(Records drawn from a dataset)
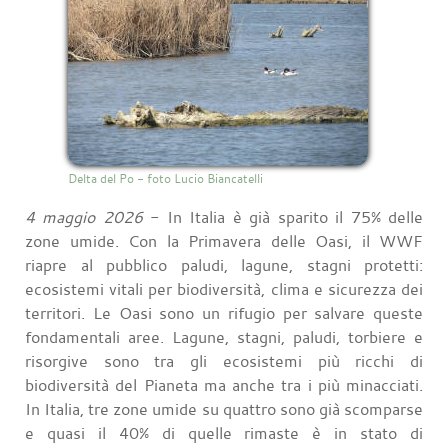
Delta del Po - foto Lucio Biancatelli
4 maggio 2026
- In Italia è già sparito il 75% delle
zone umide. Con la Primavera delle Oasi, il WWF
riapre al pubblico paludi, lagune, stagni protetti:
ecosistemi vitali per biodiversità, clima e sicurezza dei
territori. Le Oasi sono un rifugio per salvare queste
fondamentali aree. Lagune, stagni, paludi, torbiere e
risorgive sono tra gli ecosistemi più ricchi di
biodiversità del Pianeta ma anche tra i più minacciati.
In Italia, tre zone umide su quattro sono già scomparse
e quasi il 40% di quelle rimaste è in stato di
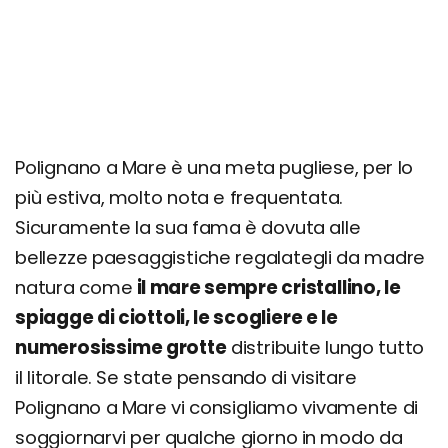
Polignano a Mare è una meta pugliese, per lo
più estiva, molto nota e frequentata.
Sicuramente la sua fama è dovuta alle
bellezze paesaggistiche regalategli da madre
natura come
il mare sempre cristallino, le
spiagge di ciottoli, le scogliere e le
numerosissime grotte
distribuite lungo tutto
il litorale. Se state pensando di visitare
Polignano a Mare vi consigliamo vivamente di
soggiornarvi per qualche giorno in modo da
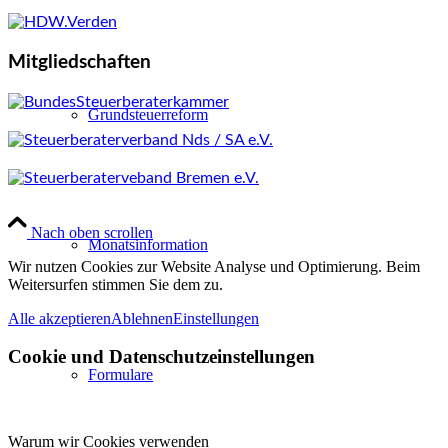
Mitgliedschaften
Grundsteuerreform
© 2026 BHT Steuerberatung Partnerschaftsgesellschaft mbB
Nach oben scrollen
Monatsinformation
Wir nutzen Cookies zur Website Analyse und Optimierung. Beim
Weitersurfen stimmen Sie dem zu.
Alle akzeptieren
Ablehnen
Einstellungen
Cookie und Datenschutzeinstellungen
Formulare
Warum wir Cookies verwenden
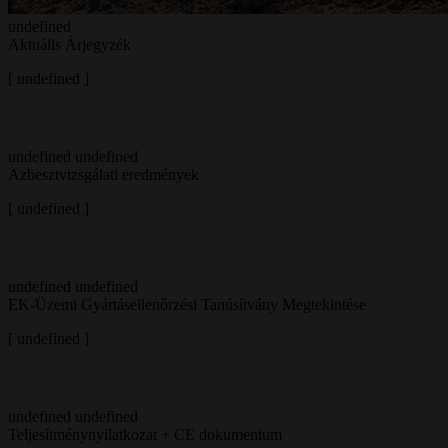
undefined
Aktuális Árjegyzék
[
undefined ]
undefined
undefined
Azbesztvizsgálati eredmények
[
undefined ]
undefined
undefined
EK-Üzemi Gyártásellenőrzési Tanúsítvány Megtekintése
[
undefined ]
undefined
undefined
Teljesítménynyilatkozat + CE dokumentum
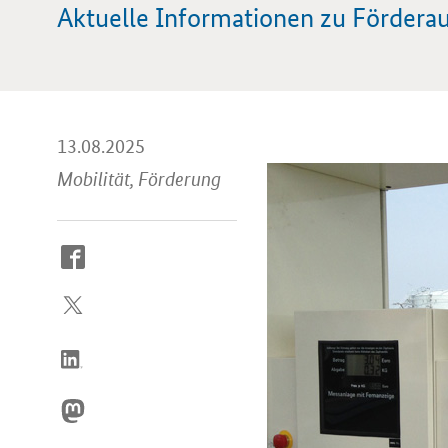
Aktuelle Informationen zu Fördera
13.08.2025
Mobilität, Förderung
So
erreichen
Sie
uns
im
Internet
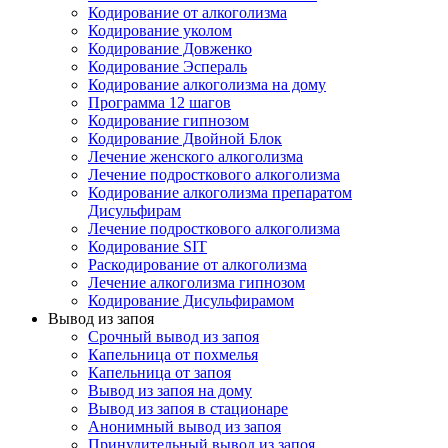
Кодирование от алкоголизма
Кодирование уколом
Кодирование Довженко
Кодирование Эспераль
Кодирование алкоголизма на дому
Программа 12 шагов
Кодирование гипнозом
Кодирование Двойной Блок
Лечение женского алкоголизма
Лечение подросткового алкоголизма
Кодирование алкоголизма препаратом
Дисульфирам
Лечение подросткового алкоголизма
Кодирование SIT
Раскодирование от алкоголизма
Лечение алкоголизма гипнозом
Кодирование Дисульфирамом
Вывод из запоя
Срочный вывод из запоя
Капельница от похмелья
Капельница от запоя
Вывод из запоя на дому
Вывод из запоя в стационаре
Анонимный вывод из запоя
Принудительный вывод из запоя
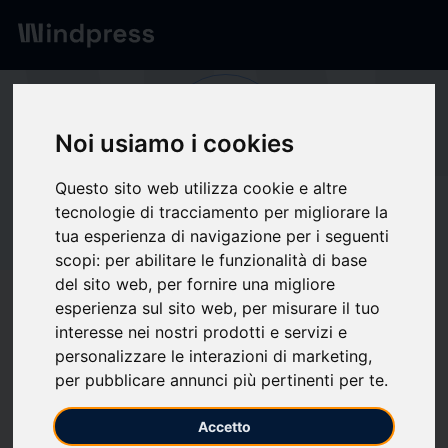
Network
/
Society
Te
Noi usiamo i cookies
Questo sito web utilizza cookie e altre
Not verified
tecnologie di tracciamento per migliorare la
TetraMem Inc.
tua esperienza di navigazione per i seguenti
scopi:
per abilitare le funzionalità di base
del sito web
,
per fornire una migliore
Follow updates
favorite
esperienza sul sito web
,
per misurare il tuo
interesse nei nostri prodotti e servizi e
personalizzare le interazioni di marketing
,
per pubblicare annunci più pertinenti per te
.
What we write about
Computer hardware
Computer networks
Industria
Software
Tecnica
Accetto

== Activity ==
Transcribe the records above verbatim. Do not carry over any picture.

== Answer for this exercise ==
Delta del Po - foto Lucio Biancatelli
4 maggio 2026
- In Italia è già sparito il 75% delle
zone umide. Con la Primavera delle Oasi, il WWF
riapre al pubblico paludi, lagune, stagni protetti:
ecosistemi vitali per biodiversità, clima e sicurezza dei
territori. Le Oasi sono un rifugio per salvare queste
fondamentali aree. Lagune, stagni, paludi, torbiere e
risorgive sono tra gli ecosistemi più ricchi di
biodiversità del Pianeta ma anche tra i più minacciati.
In Italia, tre zone umide su quattro sono già scomparse
e quasi il 40% di quelle rimaste è in stato di
Polignano a Mare è una meta pugliese, per lo
più estiva, molto nota e frequentata.
Sicuramente la sua fama è dovuta alle
bellezze paesaggistiche regalategli da madre
natura come
il mare sempre cristallino, le
spiagge di ciottoli, le scogliere e le
numerosissime grotte
distribuite lungo tutto
il litorale. Se state pensando di visitare
Polignano a Mare vi consigliamo vivamente di
soggiornarvi per qualche giorno in modo da
Mitgliedschaften
Grundsteuerreform
© 2026 BHT Steuerberatung Partnerschaftsgesellschaft mbB
Nach oben scrollen
Monatsinformation
Wir nutzen Cookies zur Website Analyse und Optimierung. Beim
Weitersurfen stimmen Sie dem zu.
Alle akzeptieren
Ablehnen
Einstellungen
Cookie und Datenschutzeinstellungen
Formulare
Warum wir Cookies verwenden
undefined
Aktuális Árjegyzék
[
undefined ]
undefined
undefined
Azbesztvizsgálati eredmények
[
undefined ]
undefined
undefined
EK-Üzemi Gyártásellenőrzési Tanúsítvány Megtekintése
[
undefined ]
undefined
undefined
Teljesítménynyilatkozat + CE dokumentum
Aktuelle Informationen zu Fördera
13.08.2025
Mobilität, Förderung
So
erreichen
Sie
uns
im
Internet
Кодирование от алкоголизма
Кодирование уколом
Кодирование Довженко
Кодирование Эспераль
Кодирование алкоголизма на дому
Программа 12 шагов
Кодирование гипнозом
Кодирование Двойной Блок
Лечение женского алкоголизма
Лечение подросткового алкоголизма
Кодирование алкоголизма препаратом
Дисульфирам
Лечение подросткового алкоголизма
Кодирование SIT
Раскодирование от алкоголизма
Лечение алкоголизма гипнозом
Кодирование Дисульфирамом
Вывод из запоя
Срочный вывод из запоя
Капельница от похмелья
Капельница от запоя
Вывод из запоя на дому
Вывод из запоя в стационаре
Анонимный вывод из запоя
Принудительный вывод из запоя
Network
/
Society
Te
Noi usiamo i cookies
Questo sito web utilizza cookie e altre
Not verified
tecnologie di tracciamento per migliorare la
TetraMem Inc.
tua esperienza di navigazione per i seguenti
scopi:
per abilitare le funzionalità di base
del sito web
,
per fornire una migliore
Follow updates
favorite
esperienza sul sito web
,
per misurare il tuo
interesse nei nostri prodotti e servizi e
personalizzare le interazioni di marketing
,
per pubblicare annunci più pertinenti per te
.
What we write about
Computer hardware
Computer networks
Industria
Software
Tecnica
Accetto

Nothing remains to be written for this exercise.